C++14 and later are supported. GCC 9+, Clang 10+, and MSVC 2019+ are tested. The library uses C++17 features when available (if constexpr, std::string_view) with C++14 fallbacks. CMake 3.14+ and Bazel 5+ are supported as build systems.
How do I instrument C code without C++ wrappers?
The tigerops-c header (tigerops/tigerops.h) provides a pure C API: tigerops_init(), tigerops_span_start(), tigerops_span_end(), tigerops_span_set_attr_string(), and tigerops_span_set_status(). The C API is a thin wrapper over the C++ implementation with a stable ABI.
Does TigerOps support cross-compilation for embedded and RTOS targets?
The full SDK requires dynamic allocation and is not suitable for bare-metal targets. For Linux-based embedded systems (Yocto, Buildroot) with glibc or musl, the SDK compiles normally.
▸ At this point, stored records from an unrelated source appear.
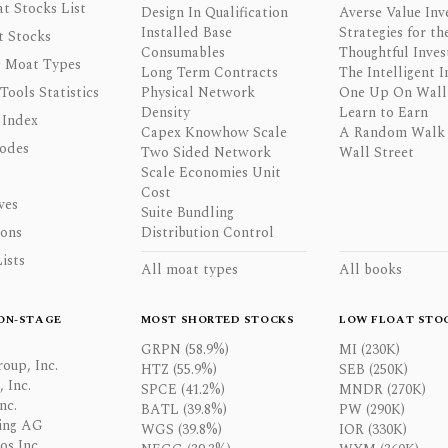
t Stocks List
Design In Qualification
Averse Value Inv
Installed Base
Strategies for th
t Stocks
Consumables
Thoughtful Inves
 Moat Types
Long Term Contracts
The Intelligent I
 Tools Statistics
Physical Network
One Up On Wall 
Density
Learn to Earn
 Index
Capex Knowhow Scale
A Random Walk
odes
Two Sided Network
Wall Street
Scale Economies Unit
Cost
ves
Suite Bundling
ons
Distribution Control
ists
All moat types
All books
ON-STAGE
MOST SHORTED STOCKS
LOW FLOAT STO
GRPN (58.9%)
MI (230K)
oup, Inc.
HTZ (55.9%)
SEB (250K)
 Inc.
SPCE (41.2%)
MNDR (270K)
nc.
BATL (39.8%)
PW (290K)
ing AG
WGS (39.8%)
IOR (330K)
os Inc.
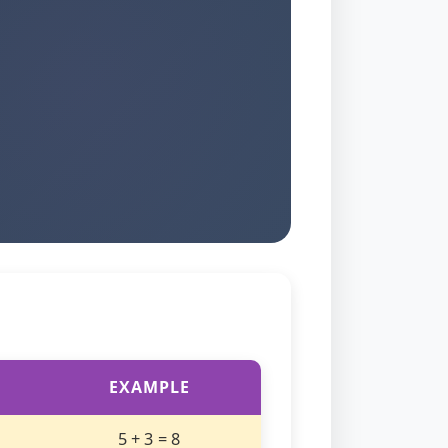
EXAMPLE
5 + 3 = 8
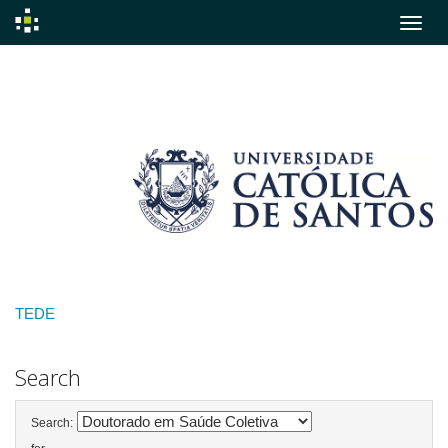
Skip
navigation
TEDE
Search
Search:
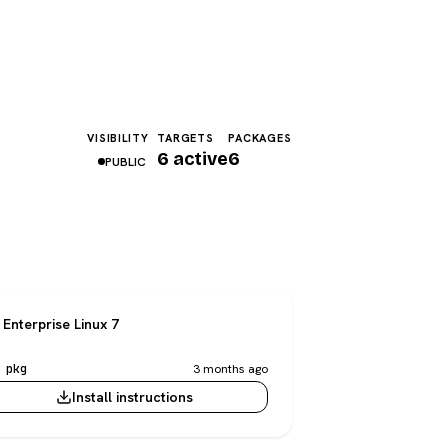
VISIBILITY
TARGETS
PACKAGES
6 active
6
PUBLIC
Enterprise Linux 7
 pkg
3 months ago
Install instructions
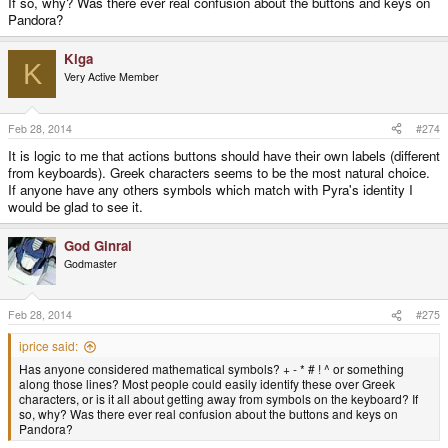
If so, why? Was there ever real confusion about the buttons and keys on
Pandora?
Kiga
K
Very Active Member
Feb 28, 2014
#274
It is logic to me that actions buttons should have their own labels (different
from keyboards). Greek characters seems to be the most natural choice.
If anyone have any others symbols which match with Pyra's identity I
would be glad to see it.
God Ginrai
Godmaster
Feb 28, 2014
#275
iprice said:
Has anyone considered mathematical symbols? + - * # ! ^ or something
along those lines? Most people could easily identify these over Greek
characters, or is it all about getting away from symbols on the keyboard? If
so, why? Was there ever real confusion about the buttons and keys on
Pandora?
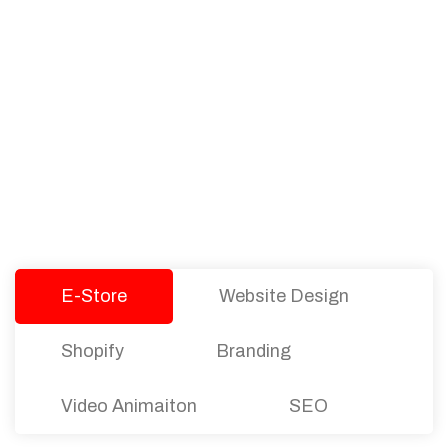
PACKAGES
Our Pricing Table
We offer affordable pricing and packages for
companies of all sizes. You can choose the one
that best fits with your business needs and goals.
Let’s dive into an endless road to success with
Tristate Designs.
E-Store
Website Design
Shopify
Branding
Video Animaiton
SEO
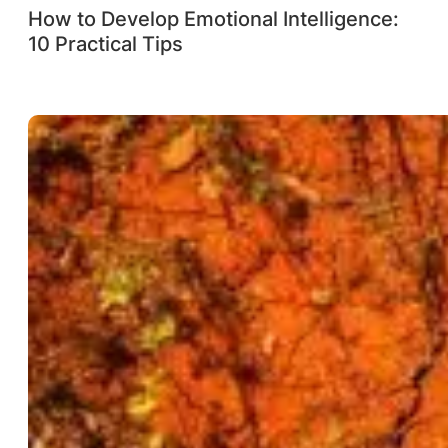
How to Develop Emotional Intelligence:
10 Practical Tips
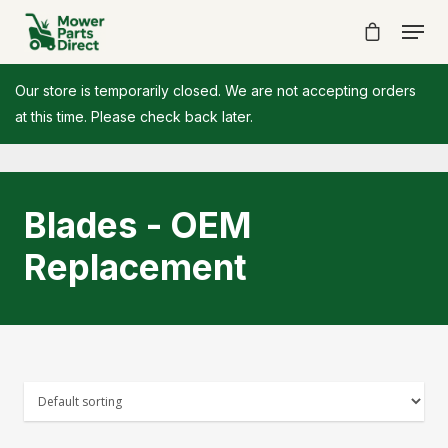
Our store is temporarily closed. We are not accepting orders
at this time. Please check back later.
Blades - OEM
Replacement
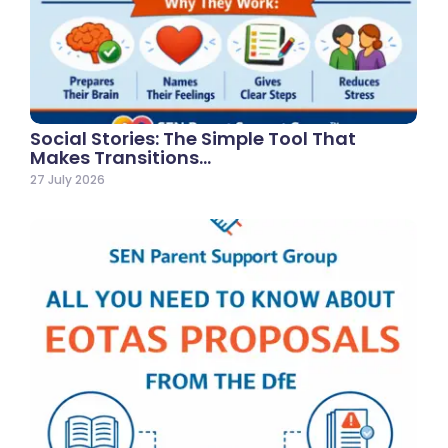
Social Stories: The Simple Tool That
Makes Transitions…
27 July 2026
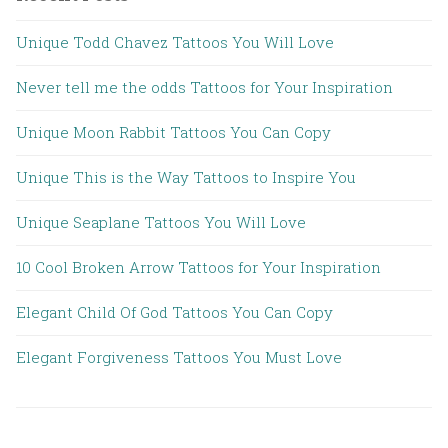
Unique Todd Chavez Tattoos You Will Love
Never tell me the odds Tattoos for Your Inspiration
Unique Moon Rabbit Tattoos You Can Copy
Unique This is the Way Tattoos to Inspire You
Unique Seaplane Tattoos You Will Love
10 Cool Broken Arrow Tattoos for Your Inspiration
Elegant Child Of God Tattoos You Can Copy
Elegant Forgiveness Tattoos You Must Love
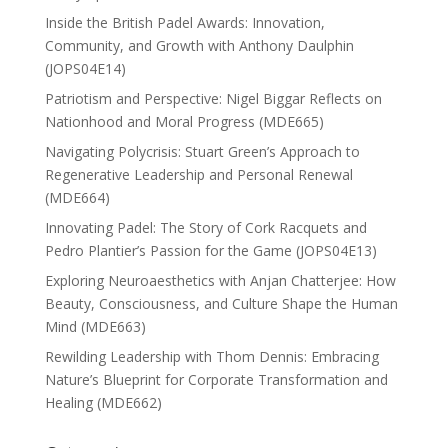
Inside the British Padel Awards: Innovation,
Community, and Growth with Anthony Daulphin
(JOPS04E14)
Patriotism and Perspective: Nigel Biggar Reflects on
Nationhood and Moral Progress (MDE665)
Navigating Polycrisis: Stuart Green’s Approach to
Regenerative Leadership and Personal Renewal
(MDE664)
Innovating Padel: The Story of Cork Racquets and
Pedro Plantier’s Passion for the Game (JOPS04E13)
Exploring Neuroaesthetics with Anjan Chatterjee: How
Beauty, Consciousness, and Culture Shape the Human
Mind (MDE663)
Rewilding Leadership with Thom Dennis: Embracing
Nature’s Blueprint for Corporate Transformation and
Healing (MDE662)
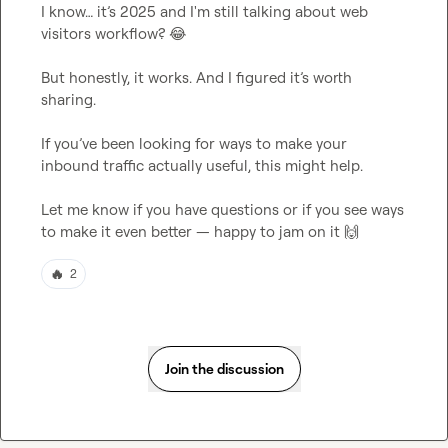
I know… it’s 2025 and I'm still talking about web 
visitors workflow? 
😂
But honestly, it works. And I figured it’s worth 
sharing.

If you’ve been looking for ways to make your 
inbound traffic actually useful, this might help.

Let me know if you have questions or if you see ways 
to make it even better — happy to jam on it 
🙌
🔥
2
Join the discussion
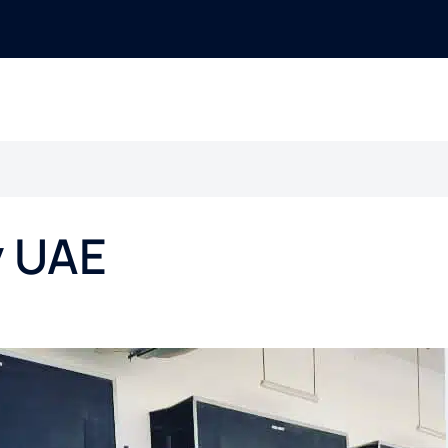
y UAE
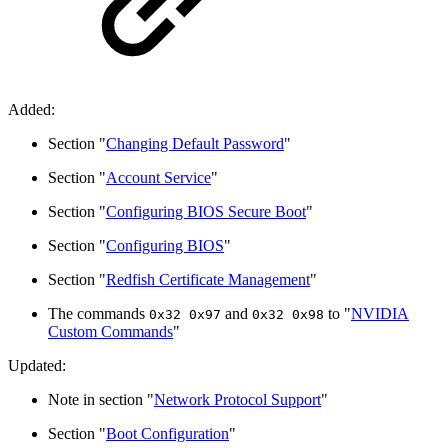
Added:
Section "
Changing Default Password
"
Section "
Account Service
"
Section "
Configuring BIOS Secure Boot
"
Section "
Configuring BIOS
"
Section "
Redfish Certificate Management
"
The commands
and
to "
NVIDIA
0x32 0x97
0x32 0x98
Custom Commands
"
Updated:
Note in section "
Network Protocol Support
"
Section "
Boot Configuration
"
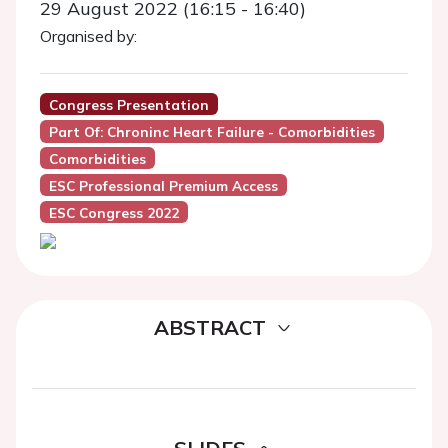
29 August 2022 (16:15 - 16:40)
Organised by:
Congress Presentation
Part Of: Chroninc Heart Failure - Comorbidities
Comorbidities
ESC Professional Premium Access
ESC Congress 2022
ABSTRACT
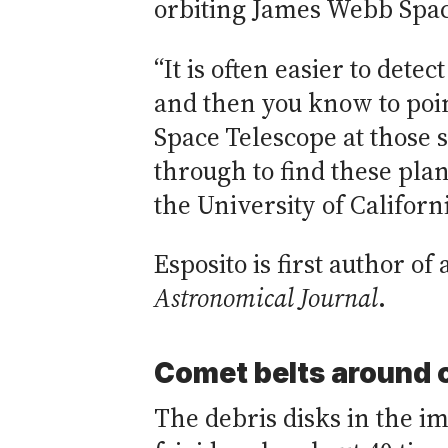
orbiting James Webb Space
“It is often easier to detec
and then you know to po
Space Telescope at those 
through to find these plane
the University of Californ
Esposito is first author o
Astronomical Journal
.
Comet belts around o
The debris disks in the im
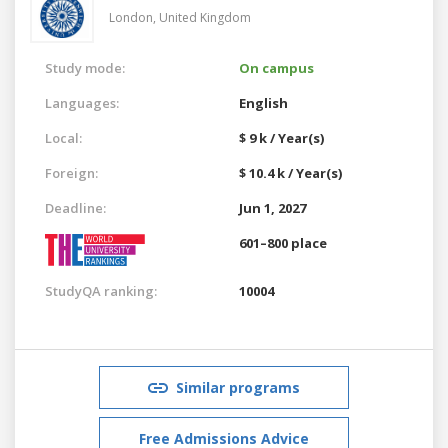
London,
United Kingdom
Study mode:
On campus
Languages:
English
Local:
$ 9 k / Year(s)
Foreign:
$ 10.4 k / Year(s)
Deadline:
Jun 1, 2027
601–800 place
StudyQA ranking:
10004
Similar programs
Free Admissions Advice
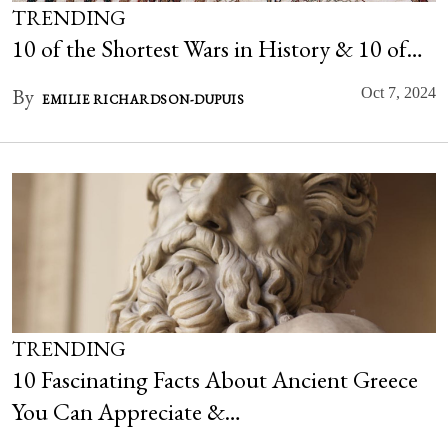
TRENDING
10 of the Shortest Wars in History & 10 of…
By
Oct 7, 2024
EMILIE RICHARDSON-DUPUIS
TRENDING
10 Fascinating Facts About Ancient Greece
You Can Appreciate &…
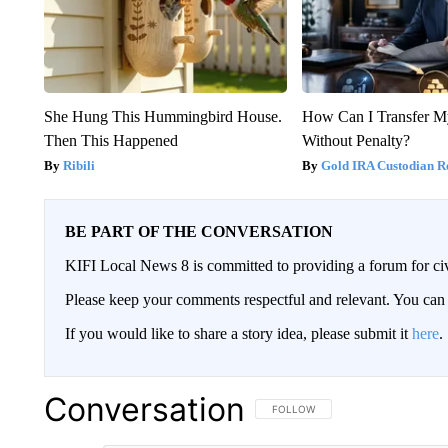
She Hung This Hummingbird House.
How Can I Transfer M
Then This Happened
Without Penalty?
Ribili
Gold IRA Custodian R
BE PART OF THE CONVERSATION
KIFI Local News 8 is committed to providing a forum for civ
Please keep your comments respectful and relevant. You c
If you would like to share a story idea, please submit it
here
.
Conversation
FOLLOW THIS CONVERSATION TO 
FOLLOW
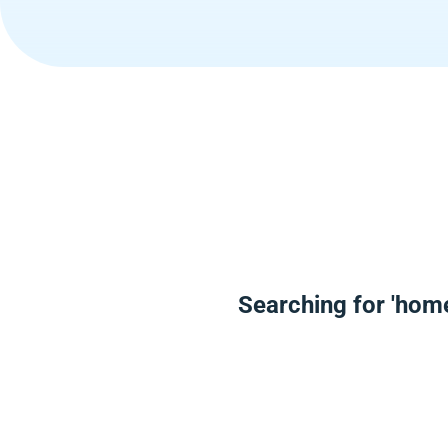
Searching for 'hom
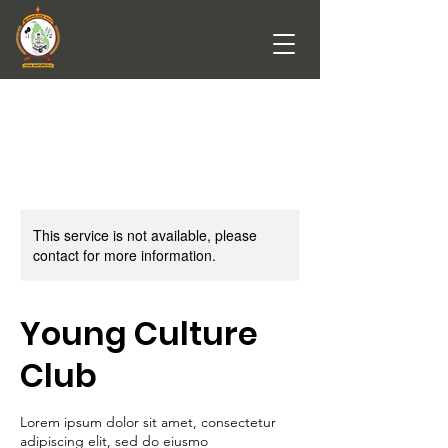
This service is not available, please
contact for more information.
Young Culture
Club
Lorem ipsum dolor sit amet, consectetur
adipiscing elit, sed do eiusmo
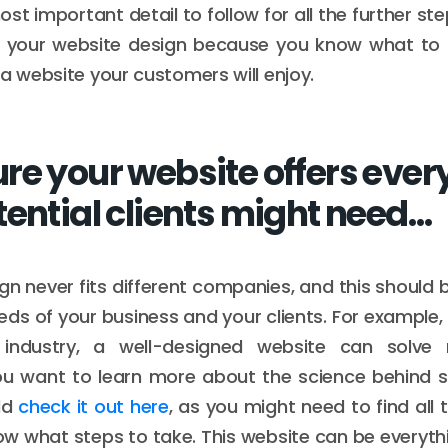
ost important detail to follow for all the further ste
h your website design because you know what to pr
 a website your customers will enjoy.
re your website offers ever
tential clients might need…
gn never fits different companies, and this should 
needs of your business and your clients. For example,
ndustry, a well-designed website can solve
you want to learn more about the science behind s
ld
check it out here
, as you might need to find all 
ow what steps to take. This website can be everythi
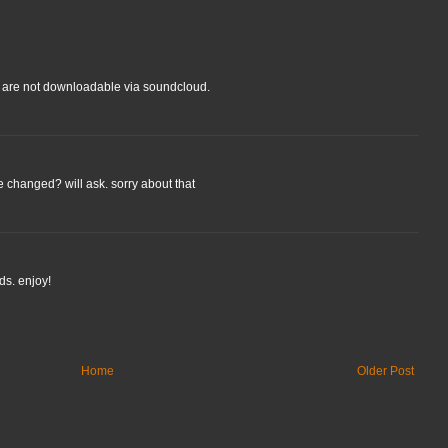
cks are not downloadable via soundcloud.
changed? will ask. sorry about that
ds. enjoy!
Home
Older Post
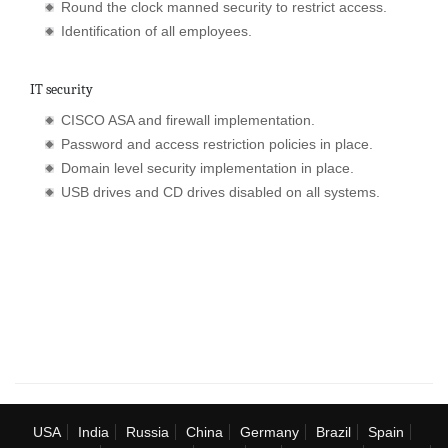
Round the clock manned security to restrict access.
Identification of all employees.
IT security
CISCO ASA and firewall implementation.
Password and access restriction policies in place.
Domain level security implementation in place.
USB drives and CD drives disabled on all systems.
USA
India
Russia
China
Germany
Brazil
Spain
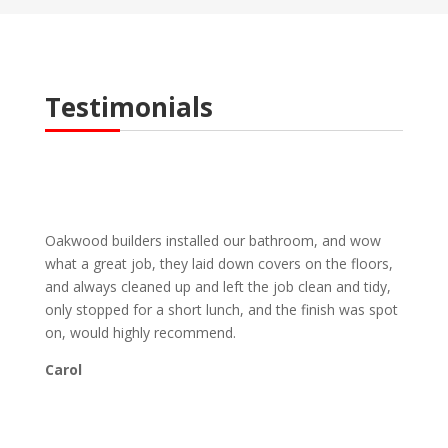
Testimonials
Oakwood builders installed our bathroom, and wow
what a great job, they laid down covers on the floors,
and always cleaned up and left the job clean and tidy,
only stopped for a short lunch, and the finish was spot
on, would highly recommend.
Carol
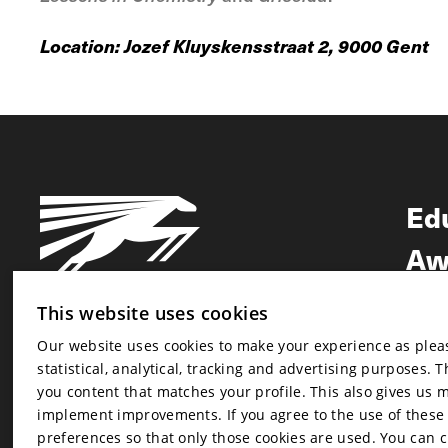
Location: Jozef Kluyskensstraat 2, 9000 Gent
Ed
Aw
Ne
This website uses cookies
Our website uses cookies to make your experience as pleasa
Newsletter
statistical, analytical, tracking and advertising purposes. 
Newsletter
you content that matches your profile. This also gives us 
implement improvements. If you agree to the use of these co
preferences so that only those cookies are used. You can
A stripped-down no_std variant that writes spans to a serial port or UDP socket is available for constrained environments.
How does gRPC interceptor tracing handle TLS and mTLS connections?
The interceptors inject trace context into gRPC metadata, not into TLS handshake data. TLS and mTLS configurations are orthogonal to TigerOps tracing. The interceptor works with all gRPC channel credential types including InsecureChannelCredentials, SslCredentials, and CompositeChannelCredentials.
What is the overhead of the RAII Span wrapper?
The tigerops::Span constructor and destructor each take under 200 nanoseconds when tracing is enabled at the default 10% sampling rate. At 0% sampling, the overhead is under 5 nanoseconds due to the parent-based sampler short-circuit. Span creation does not allocate on the heap in the common path.
Native C / C++ Observability via OpenTelemetry
RAII span instrumentation, gRPC interceptor tracing, system metrics, and a pure C API — built for performance-critical native applications.